▸ THE PROBLEM
Repeat every line of the data exactly; no picture belongs in the copy.

(Beginning of INFORMATION SUPPLIED)

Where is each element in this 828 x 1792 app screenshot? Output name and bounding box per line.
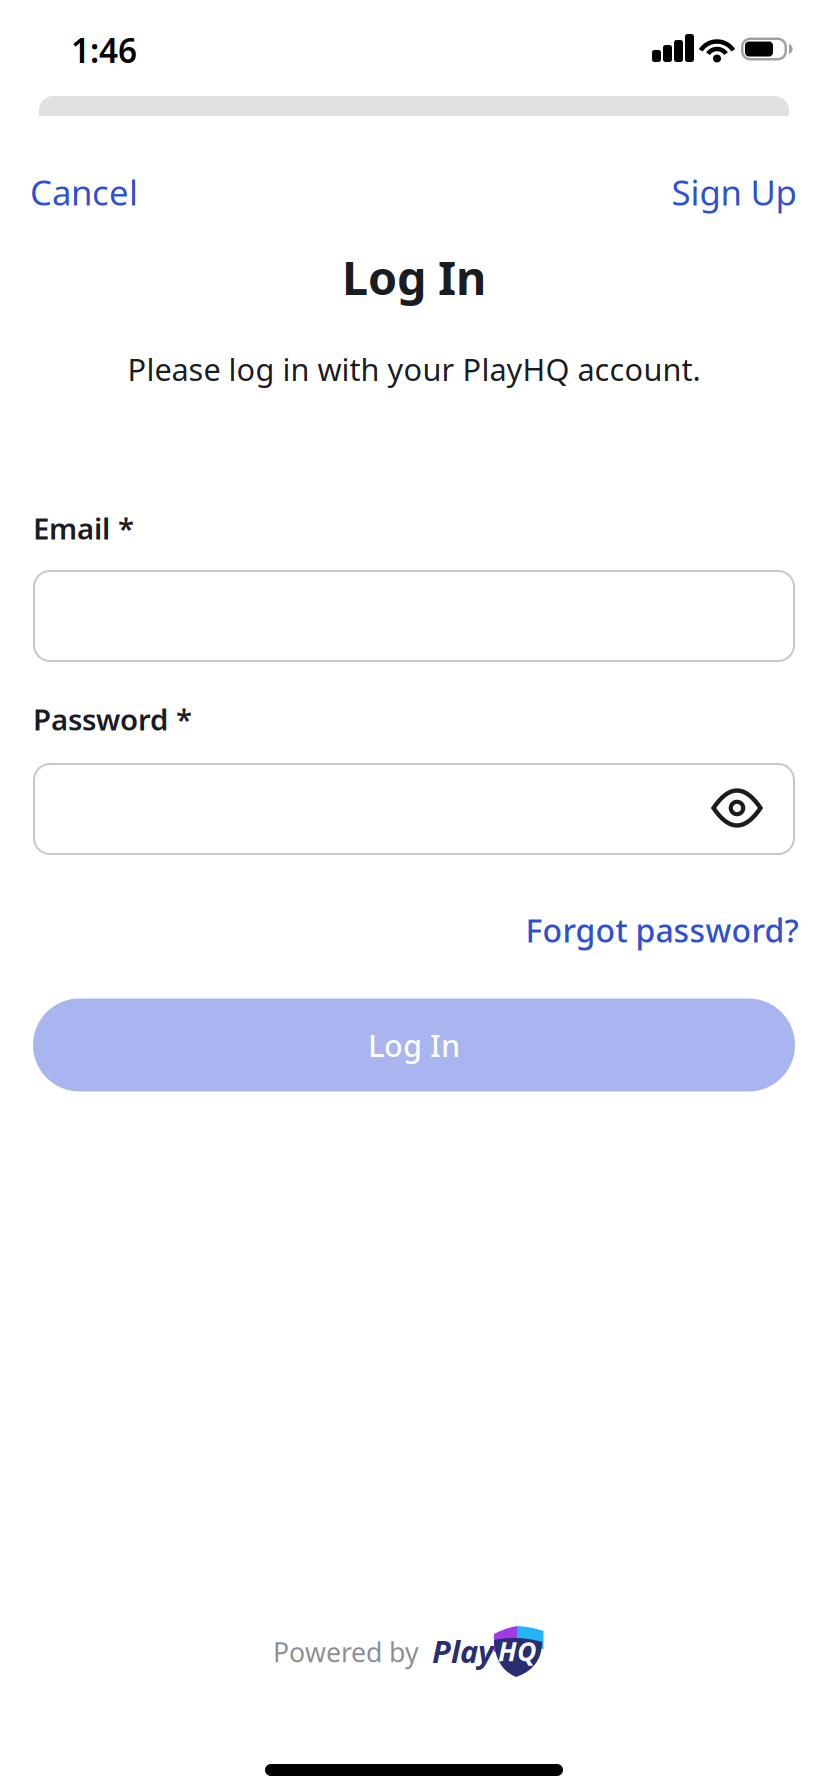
staticText: Please log in with your PlayHQ account. — [128, 349, 700, 389]
staticText: Forgot password? — [526, 909, 798, 951]
staticText: Sign Up — [672, 169, 796, 215]
staticText: Play — [432, 1631, 494, 1671]
button[interactable]: Show password — [707, 778, 767, 838]
button[interactable]: Log In — [33, 998, 795, 1092]
button[interactable]: Password — [33, 763, 795, 855]
staticText: HQ — [498, 1633, 536, 1669]
staticText: Email * — [33, 508, 134, 548]
staticText: Cancel — [30, 169, 138, 215]
staticText: Log In — [368, 1025, 460, 1065]
button[interactable]: Email — [33, 570, 795, 662]
button[interactable]: Cancel — [30, 169, 138, 215]
button[interactable]: Forgot password? — [526, 909, 798, 951]
staticText: Powered by — [273, 1634, 419, 1670]
button[interactable]: Sign Up — [672, 169, 796, 215]
staticText: 1:46 — [71, 28, 137, 72]
staticText: Password * — [33, 700, 192, 738]
staticText: Log In — [342, 246, 486, 308]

(End of INFORMATION SUPPLIED)

▸ WRITTEN SOLUTION
Where is each element in this 828 x 1792 app screenshot? Output name and bounding box per line.
staticText: Please log in with your PlayHQ account. — [128, 349, 700, 389]
staticText: Forgot password? — [526, 909, 798, 951]
staticText: Sign Up — [672, 169, 796, 215]
staticText: Play — [432, 1631, 494, 1671]
button[interactable]: Show password — [707, 778, 767, 838]
button[interactable]: Log In — [33, 998, 795, 1092]
button[interactable]: Password — [33, 763, 795, 855]
staticText: HQ — [498, 1633, 536, 1669]
staticText: Email * — [33, 508, 134, 548]
staticText: Cancel — [30, 169, 138, 215]
staticText: Log In — [368, 1025, 460, 1065]
button[interactable]: Email — [33, 570, 795, 662]
button[interactable]: Cancel — [30, 169, 138, 215]
button[interactable]: Forgot password? — [526, 909, 798, 951]
staticText: Powered by — [273, 1634, 419, 1670]
button[interactable]: Sign Up — [672, 169, 796, 215]
staticText: 1:46 — [71, 28, 137, 72]
staticText: Password * — [33, 700, 192, 738]
staticText: Log In — [342, 246, 486, 308]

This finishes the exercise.